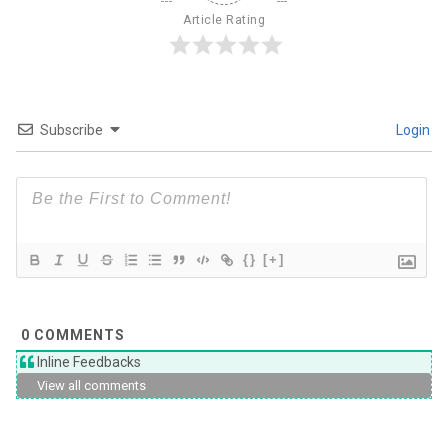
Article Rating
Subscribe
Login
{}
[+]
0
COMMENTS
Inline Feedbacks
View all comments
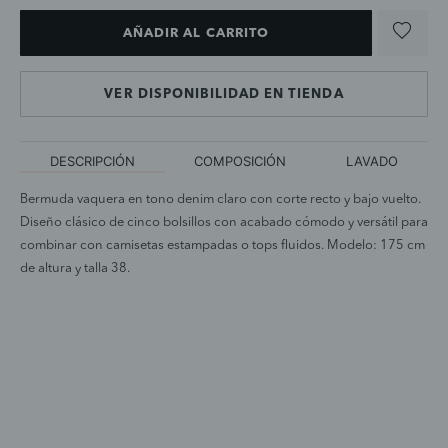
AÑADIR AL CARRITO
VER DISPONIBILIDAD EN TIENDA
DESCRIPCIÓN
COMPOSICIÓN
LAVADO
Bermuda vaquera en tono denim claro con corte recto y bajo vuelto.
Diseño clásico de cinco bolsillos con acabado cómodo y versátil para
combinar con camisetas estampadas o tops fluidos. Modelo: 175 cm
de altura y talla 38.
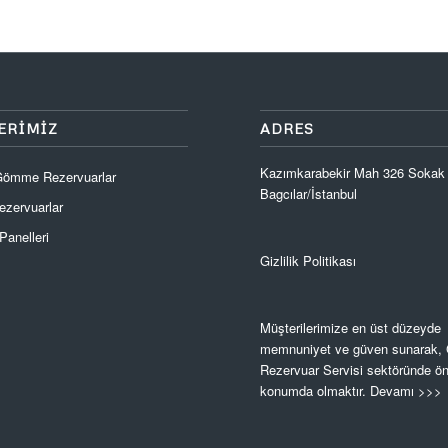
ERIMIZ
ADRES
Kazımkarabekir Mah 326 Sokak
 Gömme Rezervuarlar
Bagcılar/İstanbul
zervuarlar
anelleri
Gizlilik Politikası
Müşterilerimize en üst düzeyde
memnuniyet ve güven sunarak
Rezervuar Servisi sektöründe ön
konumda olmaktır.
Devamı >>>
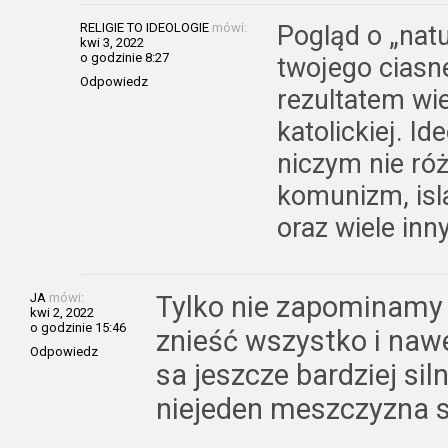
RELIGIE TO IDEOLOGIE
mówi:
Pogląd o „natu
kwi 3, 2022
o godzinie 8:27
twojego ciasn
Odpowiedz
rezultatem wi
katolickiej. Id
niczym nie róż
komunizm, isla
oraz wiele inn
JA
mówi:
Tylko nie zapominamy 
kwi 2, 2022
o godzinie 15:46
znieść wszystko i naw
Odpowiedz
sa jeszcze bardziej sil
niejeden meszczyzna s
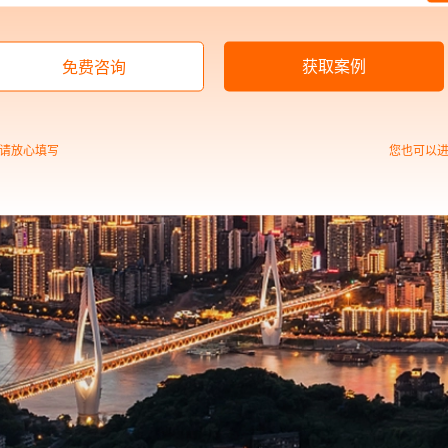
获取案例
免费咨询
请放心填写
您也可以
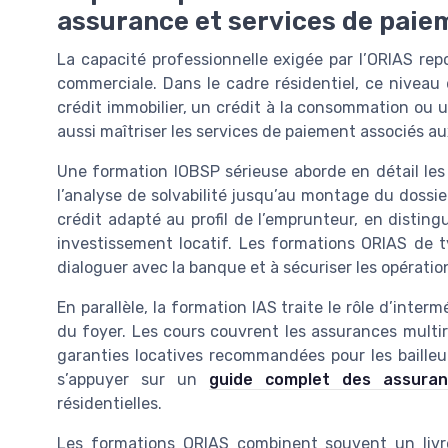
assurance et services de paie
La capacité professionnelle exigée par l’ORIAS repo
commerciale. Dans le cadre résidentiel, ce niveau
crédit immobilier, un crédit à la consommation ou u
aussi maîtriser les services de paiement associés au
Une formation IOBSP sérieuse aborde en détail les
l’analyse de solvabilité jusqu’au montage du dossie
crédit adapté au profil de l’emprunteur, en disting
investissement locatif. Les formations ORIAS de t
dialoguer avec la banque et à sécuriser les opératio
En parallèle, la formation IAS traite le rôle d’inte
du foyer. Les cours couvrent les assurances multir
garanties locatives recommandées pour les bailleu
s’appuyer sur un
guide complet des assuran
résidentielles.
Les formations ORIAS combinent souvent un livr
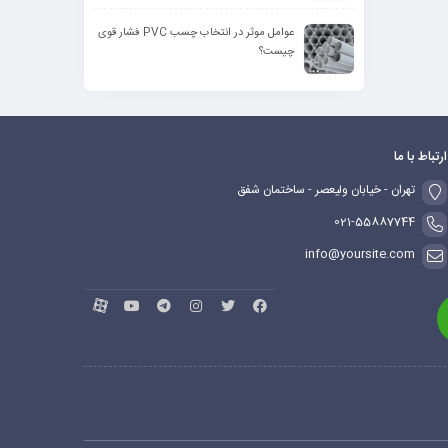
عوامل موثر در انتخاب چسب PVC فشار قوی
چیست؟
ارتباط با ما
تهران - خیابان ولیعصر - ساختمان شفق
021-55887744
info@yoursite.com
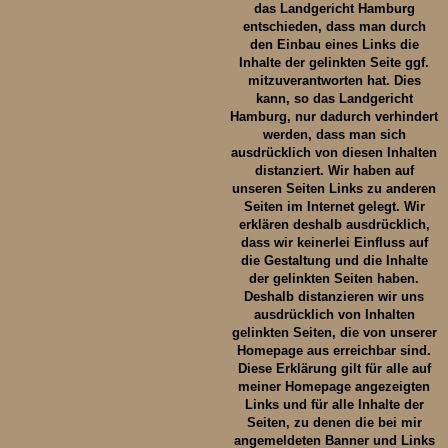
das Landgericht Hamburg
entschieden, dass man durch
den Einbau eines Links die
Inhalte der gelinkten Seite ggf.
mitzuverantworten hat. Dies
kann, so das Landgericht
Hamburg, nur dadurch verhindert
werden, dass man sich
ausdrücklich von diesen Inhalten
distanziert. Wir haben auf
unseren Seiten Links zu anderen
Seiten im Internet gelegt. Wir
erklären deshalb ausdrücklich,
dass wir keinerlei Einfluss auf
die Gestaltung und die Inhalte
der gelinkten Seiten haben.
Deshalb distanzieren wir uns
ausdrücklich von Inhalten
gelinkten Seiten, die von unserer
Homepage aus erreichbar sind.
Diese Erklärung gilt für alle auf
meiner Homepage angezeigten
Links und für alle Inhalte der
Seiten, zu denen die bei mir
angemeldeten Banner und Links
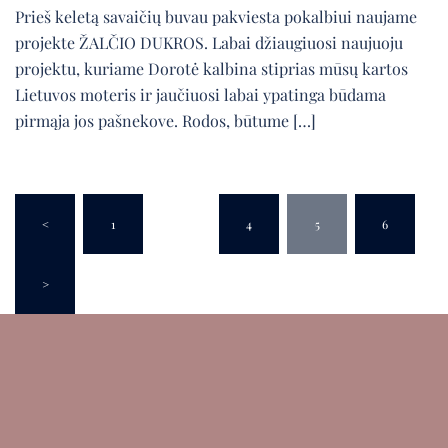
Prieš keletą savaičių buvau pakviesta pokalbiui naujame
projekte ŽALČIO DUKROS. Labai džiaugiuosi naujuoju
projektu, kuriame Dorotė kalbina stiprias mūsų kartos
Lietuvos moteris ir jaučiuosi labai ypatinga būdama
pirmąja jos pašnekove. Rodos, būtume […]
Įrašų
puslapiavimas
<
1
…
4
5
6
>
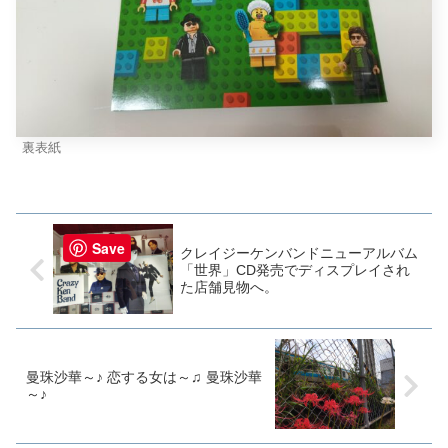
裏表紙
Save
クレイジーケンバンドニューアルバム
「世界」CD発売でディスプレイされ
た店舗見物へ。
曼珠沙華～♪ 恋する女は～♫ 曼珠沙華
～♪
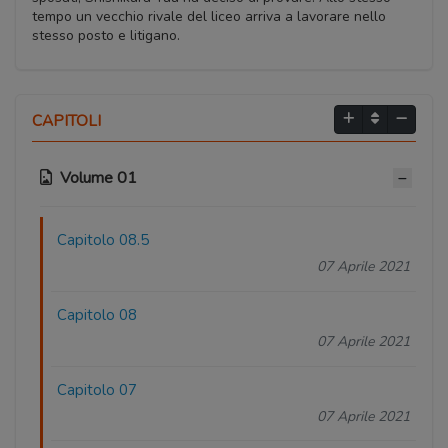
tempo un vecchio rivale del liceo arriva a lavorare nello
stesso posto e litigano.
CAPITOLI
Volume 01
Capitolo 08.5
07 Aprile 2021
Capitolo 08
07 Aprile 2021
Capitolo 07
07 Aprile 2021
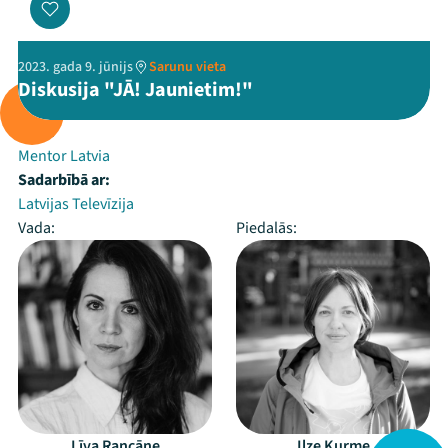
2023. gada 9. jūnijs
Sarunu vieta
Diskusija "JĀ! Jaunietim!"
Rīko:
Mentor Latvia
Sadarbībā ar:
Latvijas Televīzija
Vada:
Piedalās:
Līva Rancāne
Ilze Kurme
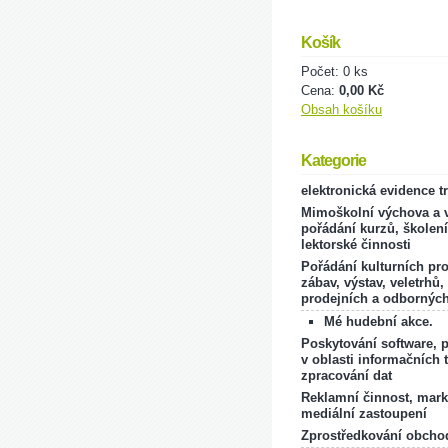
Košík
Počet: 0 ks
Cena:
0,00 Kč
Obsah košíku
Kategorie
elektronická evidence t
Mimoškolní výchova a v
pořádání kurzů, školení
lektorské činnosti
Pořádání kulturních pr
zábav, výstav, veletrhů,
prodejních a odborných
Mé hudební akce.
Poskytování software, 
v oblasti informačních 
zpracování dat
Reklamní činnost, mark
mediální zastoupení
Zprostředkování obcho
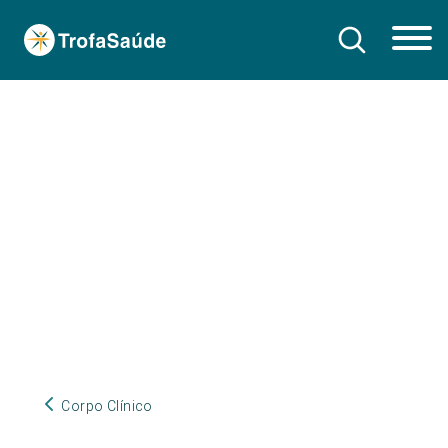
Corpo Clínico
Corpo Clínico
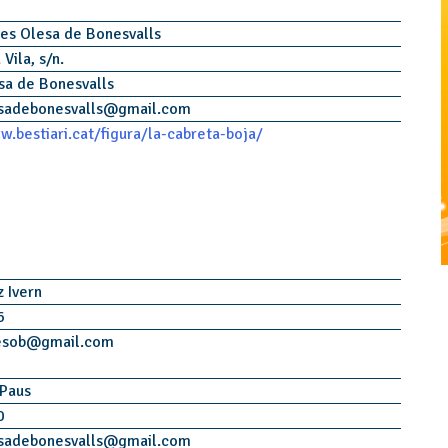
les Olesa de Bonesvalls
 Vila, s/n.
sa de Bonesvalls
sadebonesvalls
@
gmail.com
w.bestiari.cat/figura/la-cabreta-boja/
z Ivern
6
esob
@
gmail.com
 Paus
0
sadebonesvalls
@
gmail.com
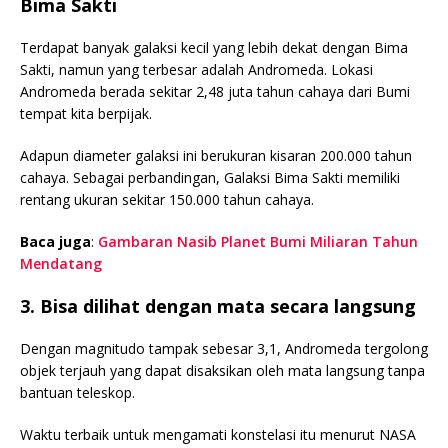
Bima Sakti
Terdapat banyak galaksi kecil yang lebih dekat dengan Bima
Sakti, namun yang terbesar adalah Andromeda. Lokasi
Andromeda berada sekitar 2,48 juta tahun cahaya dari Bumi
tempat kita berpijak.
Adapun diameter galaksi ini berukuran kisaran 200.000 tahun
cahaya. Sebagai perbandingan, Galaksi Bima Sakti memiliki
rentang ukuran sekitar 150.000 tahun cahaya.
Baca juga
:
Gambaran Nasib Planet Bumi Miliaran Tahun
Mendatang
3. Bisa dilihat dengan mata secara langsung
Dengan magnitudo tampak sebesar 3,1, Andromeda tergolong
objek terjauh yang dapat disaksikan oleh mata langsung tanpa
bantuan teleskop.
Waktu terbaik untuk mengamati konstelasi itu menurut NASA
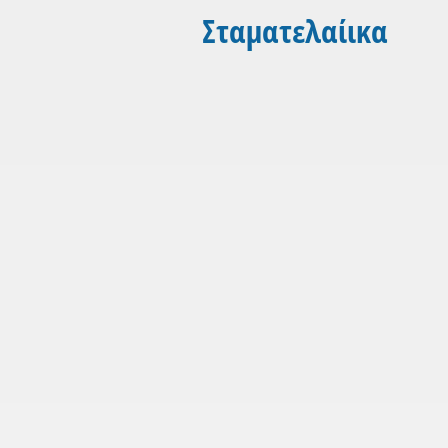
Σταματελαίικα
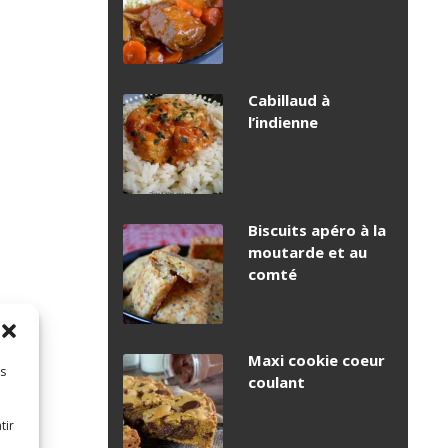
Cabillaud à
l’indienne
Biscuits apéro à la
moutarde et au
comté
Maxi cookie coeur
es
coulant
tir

*The task*: The answer is each line in which the word "yang" occurs, copied from the material above.

*Task output*:
Terdapat banyak galaksi kecil yang lebih dekat dengan Bima
Sakti, namun yang terbesar adalah Andromeda. Lokasi
objek terjauh yang dapat disaksikan oleh mata langsung tanpa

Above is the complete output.